-- Supplied material follows --
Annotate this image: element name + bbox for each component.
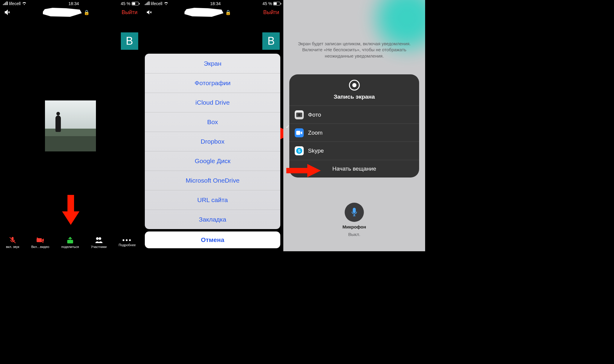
meeting-title-redacted xyxy=(43,8,82,17)
sheet-item-url[interactable]: URL сайта xyxy=(145,190,281,210)
sheet-item-google-drive[interactable]: Google Диск xyxy=(145,151,281,171)
battery-icon xyxy=(132,2,139,5)
more-button[interactable]: ••• Подробнее xyxy=(119,238,136,247)
broadcast-notice: Экран будет записан целиком, включая уве… xyxy=(292,41,416,59)
signal-icon xyxy=(145,1,150,6)
screen-zoom-meeting: lifecell 18:34 45 % 🔒 Выйти B xyxy=(0,0,142,251)
broadcast-panel: Запись экрана Фото ✓ Zoom S Skype xyxy=(289,74,419,178)
toggle-audio-button[interactable]: вкл. звук xyxy=(6,236,19,249)
lock-icon: 🔒 xyxy=(225,10,231,15)
broadcast-app-skype[interactable]: S Skype xyxy=(289,142,419,160)
speaker-muted-icon[interactable] xyxy=(4,9,11,16)
meeting-toolbar: вкл. звук Вкл…видео поделиться Участники… xyxy=(0,233,142,251)
microphone-section: Микрофон Выкл. xyxy=(342,203,366,237)
battery-icon xyxy=(273,2,280,5)
svg-rect-6 xyxy=(353,208,356,213)
broadcast-app-list: Фото ✓ Zoom S Skype xyxy=(289,106,419,160)
carrier-label: lifecell xyxy=(151,1,162,6)
svg-rect-0 xyxy=(67,240,73,243)
svg-rect-3 xyxy=(296,131,300,135)
svg-text:S: S xyxy=(298,149,301,153)
lock-icon: 🔒 xyxy=(84,10,90,15)
actionsheet-cancel-button[interactable]: Отмена xyxy=(145,231,281,248)
battery-text: 45 % xyxy=(121,1,130,6)
microphone-state: Выкл. xyxy=(348,232,360,237)
sheet-item-icloud[interactable]: iCloud Drive xyxy=(145,93,281,112)
speaker-muted-icon[interactable] xyxy=(146,9,153,16)
screen-share-actionsheet: lifecell 18:34 45 % 🔒 Выйти B Экран Фото… xyxy=(142,0,284,251)
svg-point-2 xyxy=(298,113,300,116)
wifi-icon xyxy=(164,1,168,6)
check-icon: ✓ xyxy=(286,124,290,130)
wifi-icon xyxy=(22,1,27,6)
sheet-item-dropbox[interactable]: Dropbox xyxy=(145,132,281,151)
skype-app-icon: S xyxy=(295,146,304,155)
share-actionsheet: Экран Фотографии iCloud Drive Box Dropbo… xyxy=(145,54,281,248)
status-bar: lifecell 18:34 45 % xyxy=(142,0,284,6)
actionsheet-group: Экран Фотографии iCloud Drive Box Dropbo… xyxy=(145,54,281,229)
microphone-toggle-button[interactable] xyxy=(345,203,364,222)
leave-button[interactable]: Выйти xyxy=(121,9,137,16)
clock: 18:34 xyxy=(68,1,79,6)
sheet-item-bookmark[interactable]: Закладка xyxy=(145,210,281,229)
broadcast-app-zoom[interactable]: Zoom xyxy=(289,124,419,142)
sheet-item-box[interactable]: Box xyxy=(145,112,281,132)
self-video-thumbnail[interactable] xyxy=(45,100,96,151)
sheet-item-photos[interactable]: Фотографии xyxy=(145,73,281,93)
record-icon xyxy=(349,80,360,91)
annotation-arrow-right-start xyxy=(286,164,321,177)
meeting-title-redacted xyxy=(184,8,223,17)
screen-broadcast-picker: Экран будет записан целиком, включая уве… xyxy=(283,0,425,251)
signal-icon xyxy=(3,1,8,6)
leave-button[interactable]: Выйти xyxy=(263,9,279,16)
toggle-video-button[interactable]: Вкл…видео xyxy=(31,236,49,249)
microphone-label: Микрофон xyxy=(342,224,366,229)
zoom-app-icon xyxy=(295,128,304,137)
participant-tile[interactable]: B xyxy=(262,32,280,50)
participants-button[interactable]: Участники xyxy=(91,236,107,249)
meeting-topbar: 🔒 Выйти xyxy=(0,6,142,19)
participant-tile[interactable]: B xyxy=(121,32,138,50)
share-button[interactable]: поделиться xyxy=(61,236,79,249)
sheet-item-onedrive[interactable]: Microsoft OneDrive xyxy=(145,171,281,190)
meeting-topbar: 🔒 Выйти xyxy=(142,6,284,19)
sheet-item-screen[interactable]: Экран xyxy=(145,54,281,73)
carrier-label: lifecell xyxy=(9,1,21,6)
battery-text: 45 % xyxy=(262,1,272,6)
annotation-arrow-down xyxy=(62,195,79,225)
photos-app-icon xyxy=(295,110,304,119)
broadcast-title: Запись экрана xyxy=(334,94,375,100)
clock: 18:34 xyxy=(210,1,221,6)
broadcast-app-photo[interactable]: Фото xyxy=(289,106,419,124)
status-bar: lifecell 18:34 45 % xyxy=(0,0,142,6)
more-icon: ••• xyxy=(122,238,132,242)
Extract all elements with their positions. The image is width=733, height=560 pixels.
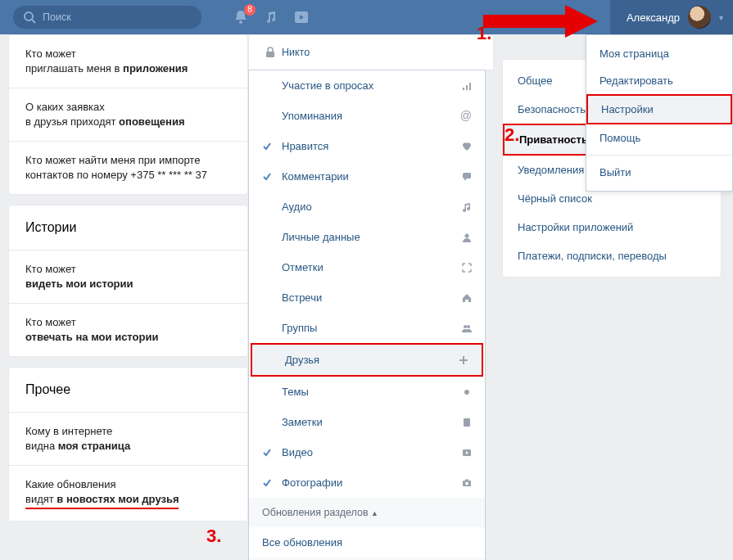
svg-point-0	[25, 12, 33, 20]
user-button[interactable]: Александр ▾	[610, 0, 733, 34]
sidebar-payments[interactable]: Платежи, подписки, переводы	[503, 242, 721, 270]
dropdown-item-label: Нравится	[282, 140, 328, 152]
dropdown-item-9[interactable]: Друзья	[252, 345, 482, 375]
dropdown-item-2[interactable]: Нравится	[249, 131, 485, 161]
user-menu-settings[interactable]: Настройки	[586, 94, 732, 124]
search-icon	[23, 11, 36, 24]
dropdown-item-4[interactable]: Аудио	[249, 192, 485, 222]
header-icons: 8	[233, 9, 310, 25]
setting-page-visibility[interactable]: Кому в интернете видна моя страница	[9, 412, 247, 465]
dropdown-item-label: Личные данные	[282, 231, 360, 243]
dropdown-item-5[interactable]: Личные данные	[249, 222, 485, 252]
dropdown-item-0[interactable]: Участие в опросах	[249, 70, 485, 101]
note-icon	[462, 418, 472, 427]
dropdown-item-label: Темы	[282, 386, 309, 398]
check-icon	[262, 172, 272, 182]
dropdown-item-label: Видео	[282, 446, 313, 458]
dropdown-item-3[interactable]: Комментарии	[249, 161, 485, 192]
svg-rect-9	[463, 173, 471, 178]
annotation-arrow	[483, 5, 598, 38]
setting-reply-stories[interactable]: Кто может отвечать на мои истории	[9, 303, 247, 356]
setting-friend-requests[interactable]: О каких заявках в друзья приходят оповещ…	[9, 88, 247, 141]
dropdown-item-1[interactable]: Упоминания@	[249, 101, 485, 131]
chevron-down-icon: ▾	[719, 13, 723, 22]
bars-icon	[462, 81, 472, 91]
setting-see-stories[interactable]: Кто может видеть мои истории	[9, 250, 247, 303]
notification-icon[interactable]: 8	[233, 9, 249, 25]
dropdown-item-label: Фотографии	[282, 476, 342, 489]
annotation-2: 2.	[505, 124, 519, 146]
svg-point-2	[239, 20, 242, 24]
dropdown-item-label: Заметки	[282, 416, 323, 428]
svg-point-12	[467, 325, 470, 328]
user-menu-divider	[586, 155, 732, 156]
settings-block-1: Кто может приглашать меня в приложения О…	[8, 34, 248, 195]
dropdown-item-11[interactable]: Заметки	[249, 407, 485, 437]
video-icon[interactable]	[293, 10, 310, 25]
avatar	[688, 6, 711, 29]
svg-rect-4	[483, 15, 565, 28]
user-menu-help[interactable]: Помощь	[586, 124, 732, 151]
notification-badge: 8	[244, 4, 256, 16]
svg-rect-7	[466, 85, 468, 90]
dropdown-item-label: Аудио	[282, 201, 312, 213]
updates-dropdown: Участие в опросахУпоминания@НравитсяКомм…	[248, 70, 486, 560]
group-icon	[462, 323, 472, 333]
annotation-3: 3.	[206, 526, 221, 547]
middle-column: Никто Участие в опросахУпоминания@Нравит…	[248, 34, 494, 560]
header-bar: 8 Александр ▾	[0, 0, 733, 34]
dropdown-all-updates[interactable]: Все обновления	[249, 527, 485, 558]
check-icon	[262, 478, 272, 488]
dropdown-item-label: Группы	[282, 322, 317, 334]
settings-block-other: Прочее Кому в интернете видна моя страни…	[8, 367, 248, 522]
heart-icon	[462, 142, 472, 151]
dropdown-item-8[interactable]: Группы	[249, 313, 485, 343]
dot-icon	[462, 387, 472, 397]
user-menu-my-page[interactable]: Моя страница	[586, 40, 732, 67]
dropdown-item-label: Комментарии	[282, 170, 349, 183]
dropdown-item-7[interactable]: Встречи	[249, 282, 485, 313]
setting-news-updates[interactable]: Какие обновления видят в новостях мои др…	[9, 465, 247, 521]
left-column: Кто может приглашать меня в приложения О…	[0, 34, 248, 560]
check-icon	[262, 448, 272, 458]
dropdown-item-13[interactable]: Фотографии	[249, 467, 485, 498]
house-icon	[462, 293, 472, 303]
music-icon[interactable]	[264, 10, 278, 25]
user-menu-edit[interactable]: Редактировать	[586, 67, 732, 94]
search-input[interactable]	[13, 6, 201, 29]
dropdown-item-label: Отметки	[282, 261, 324, 273]
svg-rect-14	[464, 418, 470, 427]
dropdown-item-6[interactable]: Отметки	[249, 252, 485, 282]
search-wrap	[13, 6, 201, 29]
svg-rect-5	[266, 52, 274, 57]
dropdown-item-12[interactable]: Видео	[249, 437, 485, 467]
dropdown-item-label: Упоминания	[282, 110, 342, 122]
nobody-label: Никто	[282, 47, 310, 58]
svg-point-13	[464, 390, 469, 395]
setting-app-invites[interactable]: Кто может приглашать меня в приложения	[9, 35, 247, 88]
lock-icon	[265, 47, 275, 58]
svg-line-1	[32, 20, 35, 23]
camera-icon	[462, 478, 472, 488]
dropdown-item-label: Участие в опросах	[282, 79, 373, 92]
plus-icon	[459, 355, 468, 365]
sidebar-app-settings[interactable]: Настройки приложений	[503, 213, 721, 242]
user-name: Александр	[627, 11, 680, 24]
privacy-value-nobody[interactable]: Никто	[248, 34, 494, 70]
person-icon	[462, 233, 472, 242]
svg-point-11	[464, 325, 467, 328]
dropdown-subhead-1[interactable]: Обновления разделов ▲	[249, 498, 485, 527]
user-menu-logout[interactable]: Выйти	[586, 159, 732, 186]
setting-find-by-number[interactable]: Кто может найти меня при импорте контакт…	[9, 141, 247, 194]
dropdown-item-label: Друзья	[285, 354, 319, 366]
svg-rect-6	[463, 88, 464, 90]
svg-rect-18	[465, 479, 468, 481]
svg-point-10	[465, 233, 469, 237]
expand-icon	[462, 263, 472, 273]
check-icon	[262, 142, 272, 151]
dropdown-item-10[interactable]: Темы	[249, 377, 485, 407]
comment-icon	[462, 172, 472, 182]
section-title-other: Прочее	[9, 368, 247, 412]
annotation-1: 1.	[477, 23, 491, 44]
music-icon	[462, 202, 472, 212]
-- Supplied material concluded --
* [Exercise details] Check the listing above for lines containing the string "signal", and copy each one.

* [Reply to the exercise]
signal-icon xyxy=(145,1,150,6)
signal-icon xyxy=(3,1,8,6)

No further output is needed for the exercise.